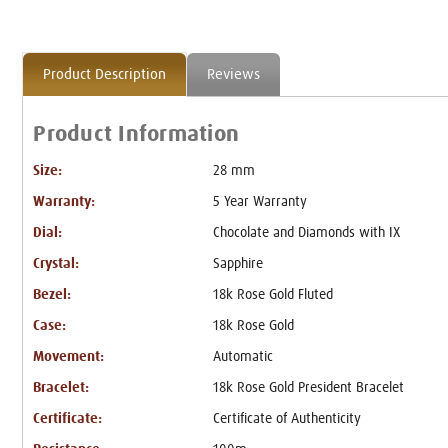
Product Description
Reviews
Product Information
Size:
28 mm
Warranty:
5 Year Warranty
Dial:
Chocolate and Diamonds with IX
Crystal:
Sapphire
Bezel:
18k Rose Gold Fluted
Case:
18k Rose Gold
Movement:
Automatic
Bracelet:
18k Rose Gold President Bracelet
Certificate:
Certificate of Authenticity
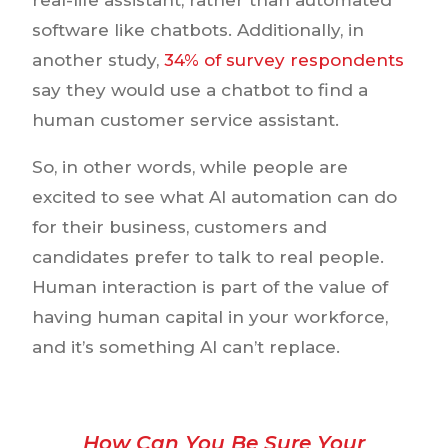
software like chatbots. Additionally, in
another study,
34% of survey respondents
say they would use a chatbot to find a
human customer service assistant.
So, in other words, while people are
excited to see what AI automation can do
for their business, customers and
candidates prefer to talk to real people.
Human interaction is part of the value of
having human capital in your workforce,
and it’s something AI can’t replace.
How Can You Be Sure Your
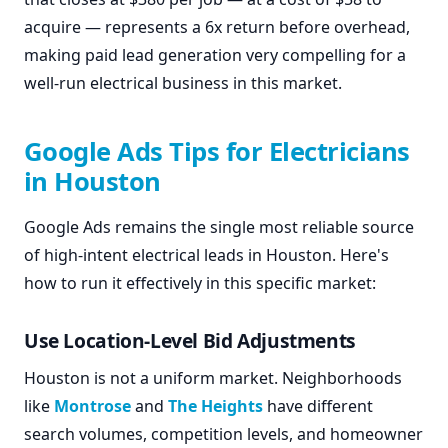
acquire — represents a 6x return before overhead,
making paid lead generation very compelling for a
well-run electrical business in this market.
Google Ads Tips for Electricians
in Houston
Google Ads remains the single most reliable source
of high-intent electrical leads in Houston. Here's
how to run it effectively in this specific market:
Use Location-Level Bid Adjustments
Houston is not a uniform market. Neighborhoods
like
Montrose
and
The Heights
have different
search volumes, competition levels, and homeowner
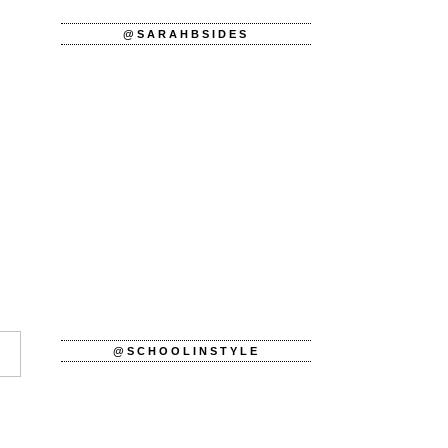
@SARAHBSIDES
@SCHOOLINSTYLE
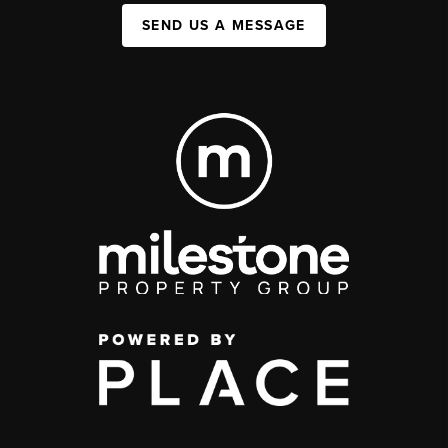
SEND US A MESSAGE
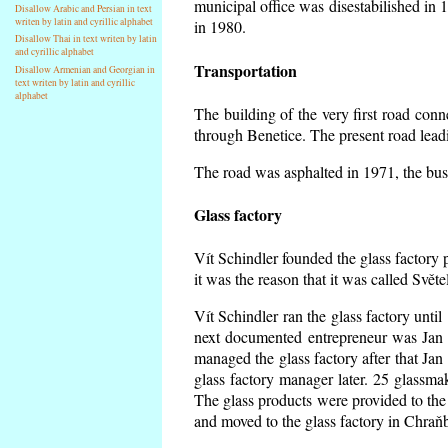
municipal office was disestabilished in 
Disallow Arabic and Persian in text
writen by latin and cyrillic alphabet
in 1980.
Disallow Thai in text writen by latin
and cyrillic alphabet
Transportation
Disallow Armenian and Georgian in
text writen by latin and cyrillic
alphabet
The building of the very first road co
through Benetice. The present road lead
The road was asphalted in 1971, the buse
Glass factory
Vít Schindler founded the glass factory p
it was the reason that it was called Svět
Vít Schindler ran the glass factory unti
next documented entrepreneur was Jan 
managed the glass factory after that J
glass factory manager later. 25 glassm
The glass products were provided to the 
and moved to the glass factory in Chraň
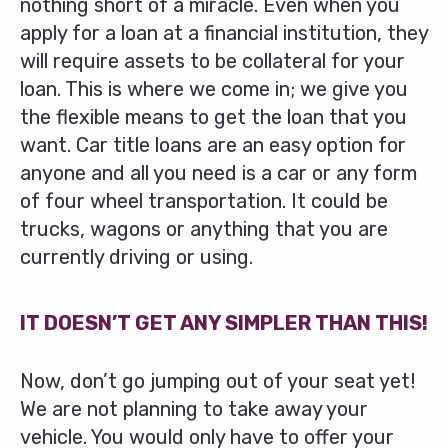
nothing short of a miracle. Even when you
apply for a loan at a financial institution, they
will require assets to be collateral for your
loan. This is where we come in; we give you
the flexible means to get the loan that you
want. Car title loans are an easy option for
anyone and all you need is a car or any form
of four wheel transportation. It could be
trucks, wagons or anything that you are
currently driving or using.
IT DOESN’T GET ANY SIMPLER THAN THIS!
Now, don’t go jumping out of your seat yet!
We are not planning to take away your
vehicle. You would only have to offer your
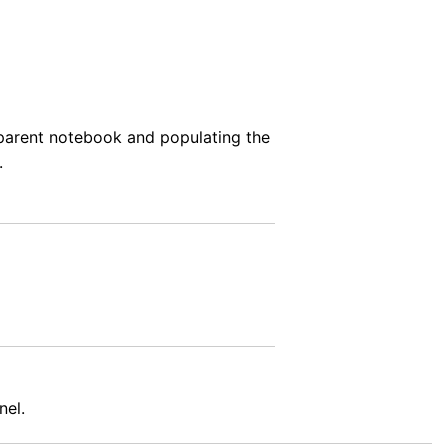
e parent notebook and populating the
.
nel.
════
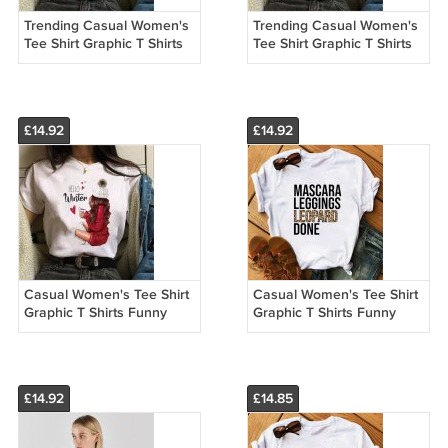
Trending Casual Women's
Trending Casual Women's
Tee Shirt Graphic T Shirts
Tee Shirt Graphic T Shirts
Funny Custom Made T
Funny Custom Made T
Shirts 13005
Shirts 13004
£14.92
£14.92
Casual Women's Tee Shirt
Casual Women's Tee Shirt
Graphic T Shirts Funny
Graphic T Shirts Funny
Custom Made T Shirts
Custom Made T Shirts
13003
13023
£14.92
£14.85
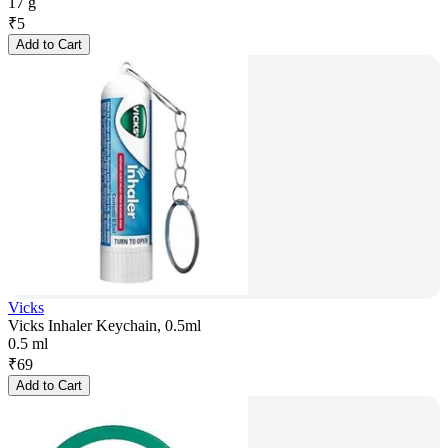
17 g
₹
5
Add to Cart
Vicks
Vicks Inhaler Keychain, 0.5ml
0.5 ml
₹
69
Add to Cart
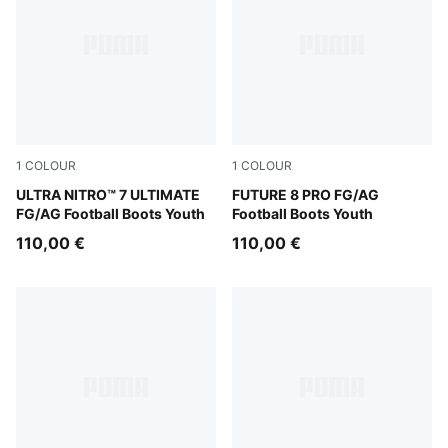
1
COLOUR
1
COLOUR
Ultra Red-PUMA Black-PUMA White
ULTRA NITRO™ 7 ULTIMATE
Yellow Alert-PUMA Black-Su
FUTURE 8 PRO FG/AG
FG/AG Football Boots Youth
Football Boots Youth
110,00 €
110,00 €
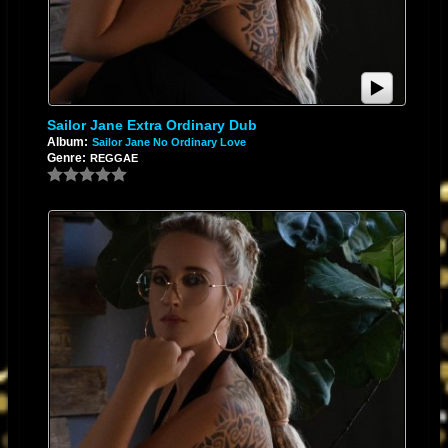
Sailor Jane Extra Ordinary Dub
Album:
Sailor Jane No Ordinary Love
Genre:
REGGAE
════
> [Your objective]:
Among the records above, a stretch begins at the line containing "Product Description" and ends at the line containing "Certificate of Authenticity". Restate that stretch word for word, and nothing else.

> [Answer to this problem]:
Product Description
Reviews
Product Information
Size:
28 mm
Warranty:
5 Year Warranty
Dial:
Chocolate and Diamonds with IX
Crystal:
Sapphire
Bezel:
18k Rose Gold Fluted
Case:
18k Rose Gold
Movement:
Automatic
Bracelet:
18k Rose Gold President Bracelet
Certificate:
Certificate of Authenticity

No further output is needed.